第3位:米BETテレビ局で放送された番組『ラフ・ライダーズ・クロニクル』(2020年Hip-Hop名曲名場面ベスト30)

これは2020年7月頃から米国ブラック・エンターテインメント・TV(BET)で放送された番組です。公式HPについてはこちらからどうぞ。

これは当時(90年代〜2000年代前半にかけて),米国イチのHIP-HOPストリートレーベルであったラフ・ライダーズ(Ruff Ryders)に関する歴史(chronicles)を紐解いた番組です。
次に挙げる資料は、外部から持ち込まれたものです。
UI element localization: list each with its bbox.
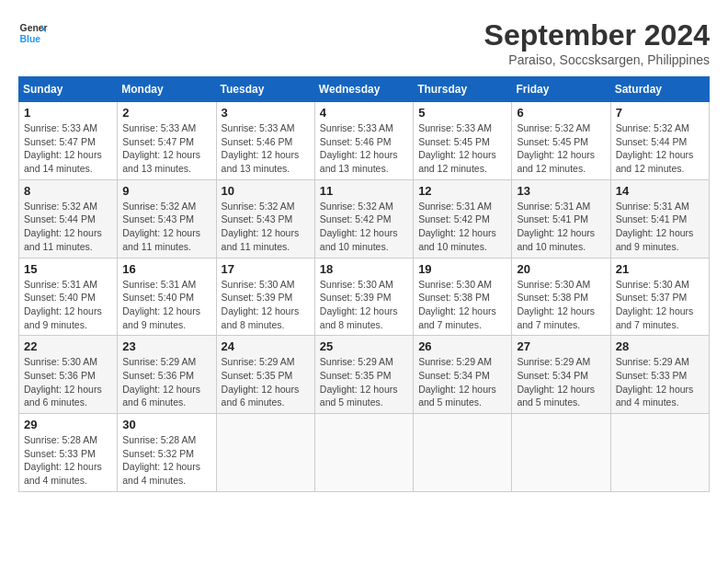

同時期にジェイ・Z(JAY-Z)はデイム・ダッシュ(Dame Dash)やカリーム・ビッグズ・バーク(Kareem “Biggs” Burk)と組んでロッカフェラ・レコーズ(Roc-A-Fella Records)を立ち上げていた頃で,西側では既にスヌープ・ドッグ(Snoop Dogg)やドクター・ドレー(Dr. Dre)らがデス・ロウ・レコーズ(Death Row Records)で活躍していた頃でした。
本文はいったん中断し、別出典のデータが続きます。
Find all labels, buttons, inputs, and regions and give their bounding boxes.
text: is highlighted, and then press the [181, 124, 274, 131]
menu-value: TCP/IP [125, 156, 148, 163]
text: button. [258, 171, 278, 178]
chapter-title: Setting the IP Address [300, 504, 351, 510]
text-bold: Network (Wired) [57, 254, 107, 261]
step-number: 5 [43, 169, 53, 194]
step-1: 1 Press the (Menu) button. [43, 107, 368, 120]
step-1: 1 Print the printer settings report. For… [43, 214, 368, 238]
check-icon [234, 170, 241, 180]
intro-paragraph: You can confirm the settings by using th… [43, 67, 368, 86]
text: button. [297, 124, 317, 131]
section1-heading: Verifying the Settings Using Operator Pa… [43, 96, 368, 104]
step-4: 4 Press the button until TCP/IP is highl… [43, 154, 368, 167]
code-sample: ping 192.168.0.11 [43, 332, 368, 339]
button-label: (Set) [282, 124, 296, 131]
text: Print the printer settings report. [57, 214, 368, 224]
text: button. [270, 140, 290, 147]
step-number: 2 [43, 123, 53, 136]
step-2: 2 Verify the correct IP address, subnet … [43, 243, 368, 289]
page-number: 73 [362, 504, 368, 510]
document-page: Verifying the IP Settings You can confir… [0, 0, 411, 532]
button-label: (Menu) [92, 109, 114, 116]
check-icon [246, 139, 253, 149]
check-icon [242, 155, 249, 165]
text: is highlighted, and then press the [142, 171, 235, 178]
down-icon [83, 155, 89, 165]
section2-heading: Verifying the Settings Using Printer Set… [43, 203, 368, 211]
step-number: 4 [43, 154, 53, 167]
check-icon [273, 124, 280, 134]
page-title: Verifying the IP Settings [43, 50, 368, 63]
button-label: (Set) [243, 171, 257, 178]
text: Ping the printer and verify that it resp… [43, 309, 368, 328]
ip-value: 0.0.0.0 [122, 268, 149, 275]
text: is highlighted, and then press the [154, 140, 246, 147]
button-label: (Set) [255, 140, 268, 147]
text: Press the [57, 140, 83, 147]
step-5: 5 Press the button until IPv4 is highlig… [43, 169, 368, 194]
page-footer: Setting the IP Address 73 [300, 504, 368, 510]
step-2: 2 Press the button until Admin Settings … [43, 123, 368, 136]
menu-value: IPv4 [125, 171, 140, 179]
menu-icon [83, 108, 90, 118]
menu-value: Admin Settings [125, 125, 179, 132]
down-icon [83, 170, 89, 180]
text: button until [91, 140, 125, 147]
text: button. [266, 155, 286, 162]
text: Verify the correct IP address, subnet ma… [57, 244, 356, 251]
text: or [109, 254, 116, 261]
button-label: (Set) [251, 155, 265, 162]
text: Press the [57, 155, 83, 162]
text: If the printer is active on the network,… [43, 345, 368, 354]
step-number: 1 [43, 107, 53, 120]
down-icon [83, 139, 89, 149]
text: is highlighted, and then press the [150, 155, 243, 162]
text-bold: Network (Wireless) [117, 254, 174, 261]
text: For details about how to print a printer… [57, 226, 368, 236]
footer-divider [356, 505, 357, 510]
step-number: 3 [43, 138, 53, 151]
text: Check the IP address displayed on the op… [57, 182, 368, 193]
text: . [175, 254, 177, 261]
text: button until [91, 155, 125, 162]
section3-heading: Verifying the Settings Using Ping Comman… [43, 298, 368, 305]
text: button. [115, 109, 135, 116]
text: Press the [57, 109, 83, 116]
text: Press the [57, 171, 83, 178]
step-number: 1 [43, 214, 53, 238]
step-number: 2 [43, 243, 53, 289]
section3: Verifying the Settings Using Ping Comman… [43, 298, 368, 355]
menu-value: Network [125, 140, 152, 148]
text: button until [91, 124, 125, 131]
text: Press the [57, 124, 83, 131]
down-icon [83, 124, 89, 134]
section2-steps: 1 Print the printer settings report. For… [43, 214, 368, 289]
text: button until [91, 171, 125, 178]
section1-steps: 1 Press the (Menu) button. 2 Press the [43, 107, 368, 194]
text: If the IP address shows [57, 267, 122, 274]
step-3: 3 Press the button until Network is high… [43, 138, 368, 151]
つまり,これらのレーベルは「ヒップホップの黄金期」と呼ばれる時代を生きたヒップホップ・アーティストたちの「居場所」を作ってくれたレーベルだったのです。その中でも「極めてストリート」と呼ばれたラフ・ライダーズ(Ruff Ryders)についてその初期の頃,つまり黎明期(創立される少し前)からさかのぼって,その歴史を紐解いております。

Ruff Rydersの歴史を紐解くことにより,ヒップホップの歴史そのもののかなりダークで“なつかしい”部分がうまい具合にえぐり出されています。

もちろんインターネット・ラッパーなんて皆無の時代です。
最近は若手ラッパーが登場しては,いつの間にかどこかへ消えていく「インスタント・ラーメン」のような消費のされ方をしている時代ですが(ネットさえ使えれば,誰にでもチャンスは回ってくるという良い面と,消費のされ方があまりにも儚すぎるという悲しい面の両方を合わせ持ちますね)とは,一味違った「濃さ」(当時はそんなのを“ゴテゴテのヒップホップ”と呼んでいたりしました)を味わうことができる番組です。

ハナシの始まりは,今でこそアリシア・キーズ歌姫と結婚したことで有名になったスウィズ・ビーツ(Swizz Beatz)ですが,当時はずっと裏方の人間だったこのスウィズ・ビーツという男の伯父と伯母の話からスタートします。

伯父は,ワー・ディーン(Waah Dean)とディー・ディーン(Dee Dean),そして伯母はシヴォン・ディーン(Chivon Dean)です。この3人がラフ・ライダーズの黎明期のキーを握る人物。たま〜に,スウィズがTVに登場する際に,その側に一緒に映っていたりします。あの物静かそうなキャラです。

それから,ラフ・ライダーズ・レーベルのファースト・レディーであるイヴ(EVE)は今でこそ米・女優としてあらゆる映画やドラマで活躍中ですが,大元は,ここラフ・ライダーズ出身の女子ラッパーでした。つまり,ニッキー・ミナージュやカーディ・Bの大ダイダイ先輩なのですよ。

それからブロンクスをぶいぶい言わせたザ・ロックス(The LOX)を知っていますか?ヤツらも登場します。

ここで1曲,聴いてみましょう。「Ruff Ryders Anthem」その名のとおり「アンセム」です。

Ruff Rydersの代名詞とも言われるこの曲は,私が2002年NYのスタテン・アイランド(Staten Island)にいたころ,道端で黒人の若者らが(iPhoneの無い時代),通り過ぎるクルマでガンガン鳴り響くこの曲のビートに合わせて,大声でラップしてたのを覚えています。それから18年,19年経ちましたが(信じられん!),いまだにこの曲ほどのヒップホップ・クラシックと呼べる曲は最近生まれたのかどうか不明。

ビートとともにくりかえし繰り出す「What!」は獰猛犬が吠えているように聞こえます。「STOP!」とくれば「DROP!」と返す。その後は「SHUT EM DOWN, OPEN UP SHOP!」。

それから,こちらもどうぞ。2000年4月にリリースされたアルバム『Ryde Or Die Vol.II』より楽曲「Ryde Or Die Boyz」です。

スタイルズ・P(もラフ・ライダーズ出身)が大好きなそこのあなた,次の2曲,こちらもどうぞ。懐メロです。

1. Styles P – “Good Times (I Get High)”
2. Styles P – “Holiday”

東海岸,なかでもNYのゴテゴテのヒップホップが大好きだった連中にとっちゃたまらん曲の数々を,Ruff Rydersは生み出してくれました。その感謝とともに第3位という称号をお送りします。